* PROMPT *
Please give back only the lines below from the one containing "Manches courtes" to the one containing "- Cá bị nặng cơ có thể bị thúi.", each repeated word for word, both ends included.

* THE DATA *
------------------------------------

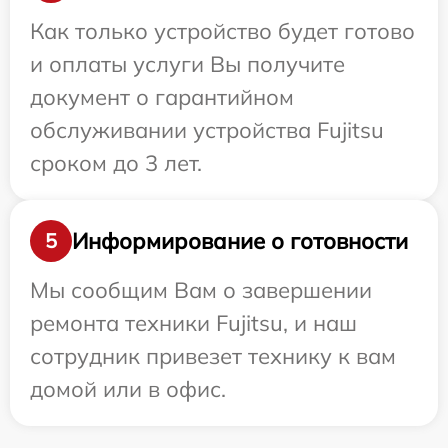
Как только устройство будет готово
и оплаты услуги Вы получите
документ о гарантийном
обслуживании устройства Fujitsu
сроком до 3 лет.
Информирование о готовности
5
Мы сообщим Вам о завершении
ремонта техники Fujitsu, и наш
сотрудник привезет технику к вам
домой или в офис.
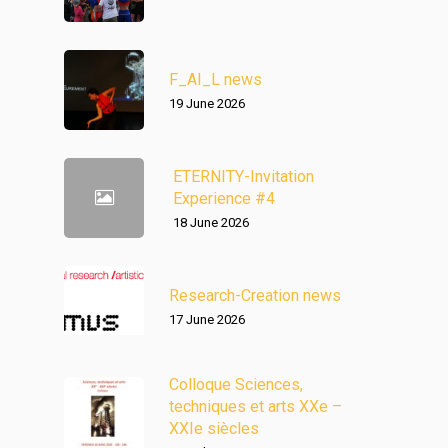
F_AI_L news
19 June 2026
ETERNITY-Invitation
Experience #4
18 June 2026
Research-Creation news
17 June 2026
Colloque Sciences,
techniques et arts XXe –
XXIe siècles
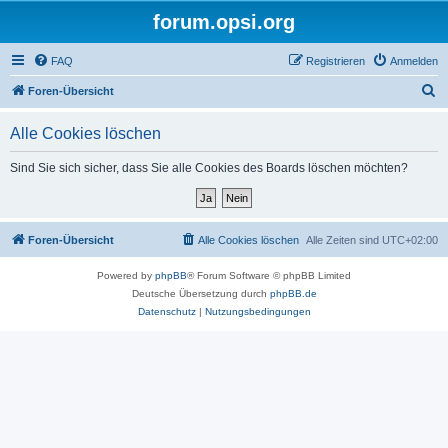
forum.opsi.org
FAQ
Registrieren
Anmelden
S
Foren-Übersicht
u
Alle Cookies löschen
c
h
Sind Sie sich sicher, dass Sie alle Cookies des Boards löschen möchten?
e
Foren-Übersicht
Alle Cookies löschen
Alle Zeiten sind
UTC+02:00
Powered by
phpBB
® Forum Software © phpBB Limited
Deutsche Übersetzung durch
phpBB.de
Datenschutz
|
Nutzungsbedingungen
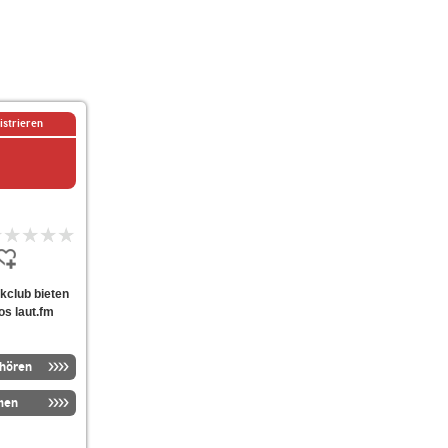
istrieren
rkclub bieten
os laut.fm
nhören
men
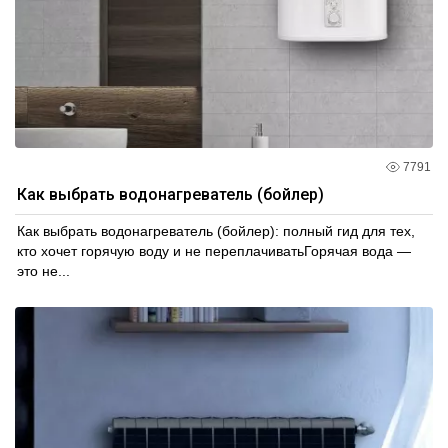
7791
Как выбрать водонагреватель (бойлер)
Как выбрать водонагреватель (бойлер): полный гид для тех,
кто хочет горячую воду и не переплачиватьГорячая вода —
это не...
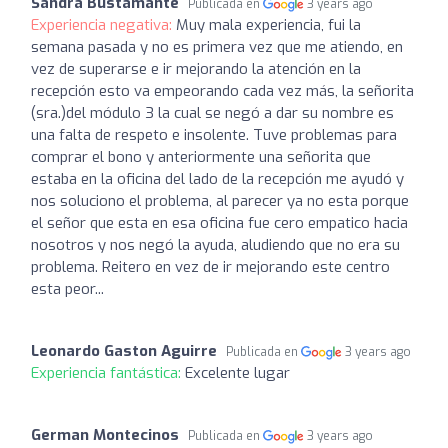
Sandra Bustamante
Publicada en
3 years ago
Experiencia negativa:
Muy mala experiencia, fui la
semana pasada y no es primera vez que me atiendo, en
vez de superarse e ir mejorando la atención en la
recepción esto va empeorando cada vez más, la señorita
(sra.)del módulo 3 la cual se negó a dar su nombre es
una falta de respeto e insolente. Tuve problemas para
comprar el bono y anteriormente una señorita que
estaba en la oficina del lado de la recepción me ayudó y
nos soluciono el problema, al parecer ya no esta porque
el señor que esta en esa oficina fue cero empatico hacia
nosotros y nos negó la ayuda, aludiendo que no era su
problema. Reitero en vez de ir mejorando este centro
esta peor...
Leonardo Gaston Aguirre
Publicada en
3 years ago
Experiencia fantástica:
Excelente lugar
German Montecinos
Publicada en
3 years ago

------------------------------------

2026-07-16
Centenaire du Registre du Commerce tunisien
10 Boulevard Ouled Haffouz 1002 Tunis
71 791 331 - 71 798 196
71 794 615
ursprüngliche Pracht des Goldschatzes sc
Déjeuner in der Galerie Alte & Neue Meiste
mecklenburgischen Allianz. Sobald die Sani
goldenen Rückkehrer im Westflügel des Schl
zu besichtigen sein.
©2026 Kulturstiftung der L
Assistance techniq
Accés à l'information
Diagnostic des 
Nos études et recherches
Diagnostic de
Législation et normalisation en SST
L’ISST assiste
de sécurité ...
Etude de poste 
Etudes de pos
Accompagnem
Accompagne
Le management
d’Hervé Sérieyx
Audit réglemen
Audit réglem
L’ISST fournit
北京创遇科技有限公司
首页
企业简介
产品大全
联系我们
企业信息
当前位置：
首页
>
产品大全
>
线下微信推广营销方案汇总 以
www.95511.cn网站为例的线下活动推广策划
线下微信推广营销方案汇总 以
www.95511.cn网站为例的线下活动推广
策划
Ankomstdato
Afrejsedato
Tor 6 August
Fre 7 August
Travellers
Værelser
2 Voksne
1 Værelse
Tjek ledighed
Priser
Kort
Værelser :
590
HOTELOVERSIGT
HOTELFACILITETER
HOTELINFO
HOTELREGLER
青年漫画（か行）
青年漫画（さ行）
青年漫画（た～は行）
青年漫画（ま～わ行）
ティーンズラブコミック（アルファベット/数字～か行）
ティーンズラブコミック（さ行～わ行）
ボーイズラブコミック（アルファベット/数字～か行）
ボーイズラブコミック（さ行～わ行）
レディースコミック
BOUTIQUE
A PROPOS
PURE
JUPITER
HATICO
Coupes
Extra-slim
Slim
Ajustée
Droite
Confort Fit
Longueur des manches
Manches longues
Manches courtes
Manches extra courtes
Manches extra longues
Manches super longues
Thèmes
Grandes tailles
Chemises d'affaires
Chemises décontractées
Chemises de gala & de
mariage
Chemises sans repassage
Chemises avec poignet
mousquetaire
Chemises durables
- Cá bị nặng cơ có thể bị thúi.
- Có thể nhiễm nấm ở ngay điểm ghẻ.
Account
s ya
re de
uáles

------------------------------------

* ANSWER BELOW *
Manches courtes
Manches extra courtes
Manches extra longues
Manches super longues
Thèmes
Grandes tailles
Chemises d'affaires
Chemises décontractées
Chemises de gala & de
mariage
Chemises sans repassage
Chemises avec poignet
mousquetaire
Chemises durables
- Cá bị nặng cơ có thể bị thúi.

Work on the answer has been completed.